[[ DATA RECORDS, beginning ]]

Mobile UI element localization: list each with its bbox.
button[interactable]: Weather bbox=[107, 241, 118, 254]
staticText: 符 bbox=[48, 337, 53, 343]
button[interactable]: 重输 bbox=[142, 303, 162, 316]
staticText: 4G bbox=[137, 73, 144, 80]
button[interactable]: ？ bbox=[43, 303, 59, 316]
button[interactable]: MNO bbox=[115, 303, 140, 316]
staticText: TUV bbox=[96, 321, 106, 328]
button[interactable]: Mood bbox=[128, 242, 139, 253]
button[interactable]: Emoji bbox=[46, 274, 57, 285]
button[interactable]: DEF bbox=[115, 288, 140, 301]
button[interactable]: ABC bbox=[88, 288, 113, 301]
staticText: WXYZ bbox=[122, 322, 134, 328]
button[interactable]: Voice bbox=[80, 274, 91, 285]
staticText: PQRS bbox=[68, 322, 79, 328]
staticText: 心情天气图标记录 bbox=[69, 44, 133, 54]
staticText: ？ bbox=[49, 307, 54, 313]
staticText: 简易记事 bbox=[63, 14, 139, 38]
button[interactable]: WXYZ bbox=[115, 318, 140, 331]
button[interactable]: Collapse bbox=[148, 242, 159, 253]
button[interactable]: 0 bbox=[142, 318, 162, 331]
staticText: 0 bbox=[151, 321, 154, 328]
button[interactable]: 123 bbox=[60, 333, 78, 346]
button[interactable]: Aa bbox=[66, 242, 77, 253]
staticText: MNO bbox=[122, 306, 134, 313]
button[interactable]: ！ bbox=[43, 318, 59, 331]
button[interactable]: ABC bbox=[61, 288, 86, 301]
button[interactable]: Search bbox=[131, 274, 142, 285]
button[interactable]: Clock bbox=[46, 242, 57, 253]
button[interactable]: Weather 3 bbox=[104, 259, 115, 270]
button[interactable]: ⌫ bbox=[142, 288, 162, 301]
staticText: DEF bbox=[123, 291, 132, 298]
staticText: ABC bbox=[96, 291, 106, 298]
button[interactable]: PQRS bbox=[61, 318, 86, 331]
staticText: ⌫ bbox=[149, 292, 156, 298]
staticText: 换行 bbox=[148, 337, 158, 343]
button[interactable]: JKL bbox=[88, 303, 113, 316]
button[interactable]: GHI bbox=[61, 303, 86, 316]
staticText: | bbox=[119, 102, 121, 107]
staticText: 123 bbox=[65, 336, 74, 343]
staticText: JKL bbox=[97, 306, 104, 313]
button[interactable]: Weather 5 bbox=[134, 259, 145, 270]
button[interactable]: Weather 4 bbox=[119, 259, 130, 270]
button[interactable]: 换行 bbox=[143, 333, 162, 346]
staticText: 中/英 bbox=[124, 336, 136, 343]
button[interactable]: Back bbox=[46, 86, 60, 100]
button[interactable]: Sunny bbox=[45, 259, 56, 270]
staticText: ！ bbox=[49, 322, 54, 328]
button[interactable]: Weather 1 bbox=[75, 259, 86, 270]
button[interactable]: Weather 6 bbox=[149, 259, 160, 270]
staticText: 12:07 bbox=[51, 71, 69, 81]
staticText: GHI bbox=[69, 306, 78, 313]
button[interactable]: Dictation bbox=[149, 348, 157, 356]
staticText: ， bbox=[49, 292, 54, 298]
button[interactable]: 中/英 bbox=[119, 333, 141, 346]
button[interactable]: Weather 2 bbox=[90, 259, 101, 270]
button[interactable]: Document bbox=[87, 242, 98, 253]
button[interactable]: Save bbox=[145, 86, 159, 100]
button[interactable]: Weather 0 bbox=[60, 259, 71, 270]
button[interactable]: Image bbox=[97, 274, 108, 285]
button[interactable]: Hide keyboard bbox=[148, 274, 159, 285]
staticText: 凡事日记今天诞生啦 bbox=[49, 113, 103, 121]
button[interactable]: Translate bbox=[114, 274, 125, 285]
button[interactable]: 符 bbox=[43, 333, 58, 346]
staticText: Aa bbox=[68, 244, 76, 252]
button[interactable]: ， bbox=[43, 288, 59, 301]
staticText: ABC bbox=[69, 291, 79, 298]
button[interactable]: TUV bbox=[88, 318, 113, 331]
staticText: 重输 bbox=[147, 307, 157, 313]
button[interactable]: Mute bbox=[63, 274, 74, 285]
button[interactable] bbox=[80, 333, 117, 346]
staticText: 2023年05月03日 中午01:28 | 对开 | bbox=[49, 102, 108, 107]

[[ DATA RECORDS, end ]]

TASK PROMPT:
Could you reproduce the data above exactly as given?

SOLUTION TO THE EXERCISE:
Mobile UI element localization: list each with its bbox.
button[interactable]: Weather bbox=[107, 241, 118, 254]
staticText: 符 bbox=[48, 337, 53, 343]
button[interactable]: 重输 bbox=[142, 303, 162, 316]
staticText: 4G bbox=[137, 73, 144, 80]
button[interactable]: ？ bbox=[43, 303, 59, 316]
button[interactable]: MNO bbox=[115, 303, 140, 316]
staticText: TUV bbox=[96, 321, 106, 328]
button[interactable]: Mood bbox=[128, 242, 139, 253]
button[interactable]: Emoji bbox=[46, 274, 57, 285]
button[interactable]: DEF bbox=[115, 288, 140, 301]
button[interactable]: ABC bbox=[88, 288, 113, 301]
staticText: WXYZ bbox=[122, 322, 134, 328]
button[interactable]: Voice bbox=[80, 274, 91, 285]
staticText: PQRS bbox=[68, 322, 79, 328]
staticText: 心情天气图标记录 bbox=[69, 44, 133, 54]
staticText: ？ bbox=[49, 307, 54, 313]
staticText: 简易记事 bbox=[63, 14, 139, 38]
button[interactable]: WXYZ bbox=[115, 318, 140, 331]
button[interactable]: Collapse bbox=[148, 242, 159, 253]
button[interactable]: 0 bbox=[142, 318, 162, 331]
staticText: 0 bbox=[151, 321, 154, 328]
button[interactable]: 123 bbox=[60, 333, 78, 346]
button[interactable]: Aa bbox=[66, 242, 77, 253]
staticText: MNO bbox=[122, 306, 134, 313]
button[interactable]: ！ bbox=[43, 318, 59, 331]
button[interactable]: ABC bbox=[61, 288, 86, 301]
button[interactable]: Search bbox=[131, 274, 142, 285]
button[interactable]: Clock bbox=[46, 242, 57, 253]
button[interactable]: Weather 3 bbox=[104, 259, 115, 270]
button[interactable]: ⌫ bbox=[142, 288, 162, 301]
staticText: DEF bbox=[123, 291, 132, 298]
staticText: ABC bbox=[96, 291, 106, 298]
button[interactable]: PQRS bbox=[61, 318, 86, 331]
staticText: ⌫ bbox=[149, 292, 156, 298]
staticText: 换行 bbox=[148, 337, 158, 343]
button[interactable]: JKL bbox=[88, 303, 113, 316]
button[interactable]: GHI bbox=[61, 303, 86, 316]
staticText: | bbox=[119, 102, 121, 107]
staticText: 123 bbox=[65, 336, 74, 343]
staticText: JKL bbox=[97, 306, 104, 313]
button[interactable]: Weather 5 bbox=[134, 259, 145, 270]
button[interactable]: Weather 4 bbox=[119, 259, 130, 270]
button[interactable]: 换行 bbox=[143, 333, 162, 346]
staticText: 中/英 bbox=[124, 336, 136, 343]
button[interactable]: Back bbox=[46, 86, 60, 100]
button[interactable]: Sunny bbox=[45, 259, 56, 270]
staticText: ！ bbox=[49, 322, 54, 328]
button[interactable]: Weather 1 bbox=[75, 259, 86, 270]
button[interactable]: Weather 6 bbox=[149, 259, 160, 270]
staticText: 12:07 bbox=[51, 71, 69, 81]
staticText: GHI bbox=[69, 306, 78, 313]
button[interactable]: Dictation bbox=[149, 348, 157, 356]
staticText: ， bbox=[49, 292, 54, 298]
button[interactable]: 中/英 bbox=[119, 333, 141, 346]
button[interactable]: Weather 2 bbox=[90, 259, 101, 270]
button[interactable]: Document bbox=[87, 242, 98, 253]
button[interactable]: Save bbox=[145, 86, 159, 100]
button[interactable]: Weather 0 bbox=[60, 259, 71, 270]
button[interactable]: Image bbox=[97, 274, 108, 285]
button[interactable]: Hide keyboard bbox=[148, 274, 159, 285]
staticText: 凡事日记今天诞生啦 bbox=[49, 113, 103, 121]
button[interactable]: Translate bbox=[114, 274, 125, 285]
button[interactable]: 符 bbox=[43, 333, 58, 346]
staticText: Aa bbox=[68, 244, 76, 252]
button[interactable]: ， bbox=[43, 288, 59, 301]
staticText: ABC bbox=[69, 291, 79, 298]
button[interactable]: TUV bbox=[88, 318, 113, 331]
staticText: 重输 bbox=[147, 307, 157, 313]
button[interactable]: Mute bbox=[63, 274, 74, 285]
button[interactable] bbox=[80, 333, 117, 346]
staticText: 2023年05月03日 中午01:28 | 对开 | bbox=[49, 102, 108, 107]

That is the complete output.